§ **Supplied data**
★ ★ ★

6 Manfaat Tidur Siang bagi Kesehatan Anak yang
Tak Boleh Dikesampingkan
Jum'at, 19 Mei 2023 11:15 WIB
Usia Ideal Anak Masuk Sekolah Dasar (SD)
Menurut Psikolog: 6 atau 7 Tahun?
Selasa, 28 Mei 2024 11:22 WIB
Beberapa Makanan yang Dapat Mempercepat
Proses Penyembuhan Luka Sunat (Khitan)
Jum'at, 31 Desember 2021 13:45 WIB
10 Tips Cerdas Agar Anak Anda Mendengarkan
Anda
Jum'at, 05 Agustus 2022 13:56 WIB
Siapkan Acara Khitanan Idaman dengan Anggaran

★ ★ ★

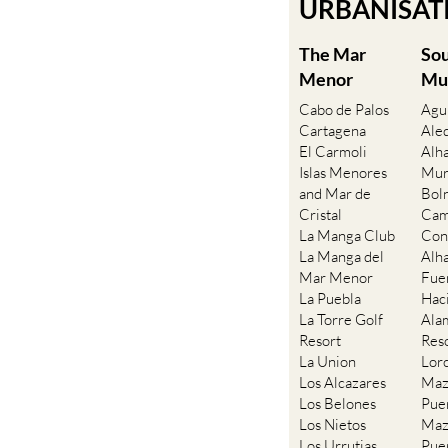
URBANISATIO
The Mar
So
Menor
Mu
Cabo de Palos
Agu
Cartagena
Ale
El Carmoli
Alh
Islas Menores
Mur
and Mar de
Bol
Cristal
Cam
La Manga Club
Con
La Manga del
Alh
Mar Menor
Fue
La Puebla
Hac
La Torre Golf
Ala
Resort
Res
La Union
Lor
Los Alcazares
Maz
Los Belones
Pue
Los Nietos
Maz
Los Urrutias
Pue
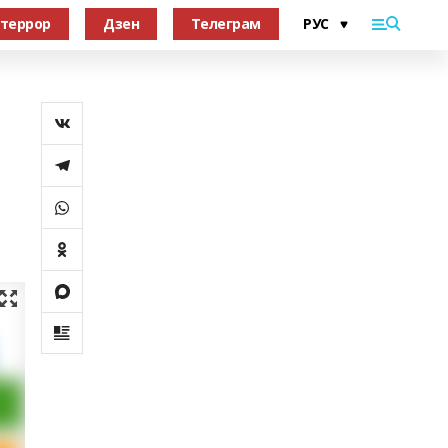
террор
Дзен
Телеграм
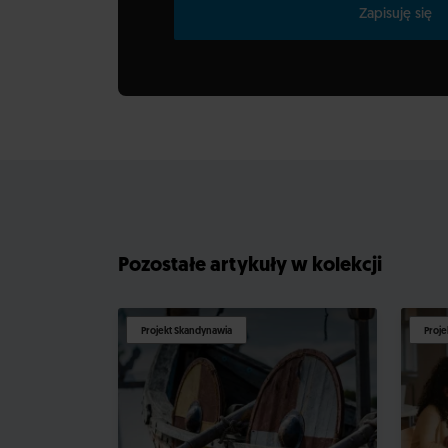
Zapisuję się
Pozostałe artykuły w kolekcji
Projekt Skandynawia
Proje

★ ★ ★

§ **What the task asks**
Scan the data above for the string "Anda". Copy every line in which it appears.

§ **Answer area**
10 Tips Cerdas Agar Anak Anda Mendengarkan
Anda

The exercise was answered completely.